Traumatic adaptations continue until the entire human organism feels safe and integrates all the parts of itself that are stuck fighting or warding off trauma.
If you were abused or neglected as a child, you likely still have a childlike part living inside you that is frozen in time, still holding fast to self-loathing and denial.
Pushing these feelings away can be highly adaptive in the short run, helping you preserve your dignity, or focus on critical tasks like caring for your family or rebuilding a house.
But it requires an enormous amount of energy to keep the system under control.
A single comment may trigger several parts simultaneously: one that becomes intensely angry, another filled with self-loathing, and a third that tries to calm things down with coping habits.

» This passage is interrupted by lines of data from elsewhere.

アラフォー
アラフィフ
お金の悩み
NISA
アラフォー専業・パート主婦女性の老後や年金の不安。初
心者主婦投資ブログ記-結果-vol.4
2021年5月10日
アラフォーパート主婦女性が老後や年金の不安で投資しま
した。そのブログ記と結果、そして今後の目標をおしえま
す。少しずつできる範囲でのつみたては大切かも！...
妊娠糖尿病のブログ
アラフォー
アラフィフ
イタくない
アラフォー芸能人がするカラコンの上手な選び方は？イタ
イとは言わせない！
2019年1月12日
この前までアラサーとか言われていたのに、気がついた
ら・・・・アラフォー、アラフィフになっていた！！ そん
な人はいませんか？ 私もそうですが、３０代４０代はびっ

The internal manager we enlist for trauma self help to manage this situation can become a problem unto itself – creating obsessions, seeking distractions, imposing control, thirsting for power, suppressing emotions, or denying reality altogether.

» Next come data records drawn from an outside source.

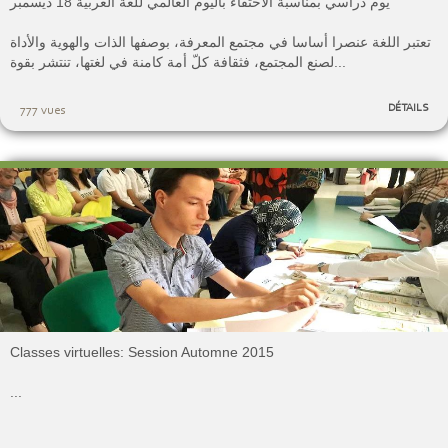
يوم دراسي بمناسبة الاحتفاء باليوم العالمي للغة العربية 18 ديسمبر
تعتبر اللغة عنصرا أساسا في مجتمع المعرفة، بوصفها الذات والهوية والأداة
لصنع المجتمع، فثقافة كلّ أمة كامنة في لغتها، تنتشر بقوة...
DÉTAILS
777 vues
Classes virtuelles: Session Automne 2015
...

Eventually, the powerful managers that we created to protect against the feeling of helplessness need to be put to rest.
Trauma self help Self-Care
Self-care reduces stress. Equally important, it feels good. Practice self-care through your healing journey by regularly taking action to do things that feel good and loving for yourself.
Self-care acts can be simple and free and might be as mundane as taking a bath. What matters is that you set time aside to care for yourself, and you do things that make you feel loved.
Additionally, meditation and breathwork, which are natural types of mindfulness, can improve stress levels and help you to feel more relaxed and settled in your life.
Accept you may need support
First and foremost, getting past trauma is to want to heal and be willing to accept the help and support.
You might receive support from loved ones, a support group, a therapist, or from friends or colleagues.
It will help you connect with other people.
Physical Movement for trauma self help
In addition to directly helping you heal, dance, exercise and physical movement also provide your body with much-needed feel-good chemicals like endorphins.
Go for a walk, go for a bike ride or roller skate, move along to a yoga video, or have a solo dance party. Anything that involves moving your body will help you heal.
Work With Your Feelings
Feeling your feelings, and accepting them, is key to healing from trauma.
You may have some difficult feelings along the way, like anger, and that’s OK.
It’s natural to have a wide variety of emotions, and there’s nothing wrong if some of them are new for you.
Journaling is a common way to manage stress and move through complex events. Give it a try if it feels like it might be beneficial for you. If it doesn’t, it will still be helpful to spend time sitting with your feelings.
Do your best to get in touch with what you’re feeling, allow yourself to experience it entirely for a few moments, then notice how it passes.
Take Breaks
Healing from trauma takes a lot of energy.
When moving through healing, you might find that you’re more tired than usual. Or, you might feel like you have physical energy, but your mind doesn’t work as well.
Creativity
Getting creative, might mean painting, pottery, sewing, making music or just listening to it. It might mean writing poetry, journaling, or even just reading a fiction book.
Engaging your brain in creative and artistic hobbies has been proven to improve physiological and psychological outcomes in people.
Can you totally heal from Trauma?
It is possible to fully recover from trauma and live a fulfilling, happy life. It will take time and, ultimately, you may not be the exact same person you were before the experience.
However, treatment and trauma self-help strategies can help you process your experience, develop new coping skills, and find ways to move past the trauma.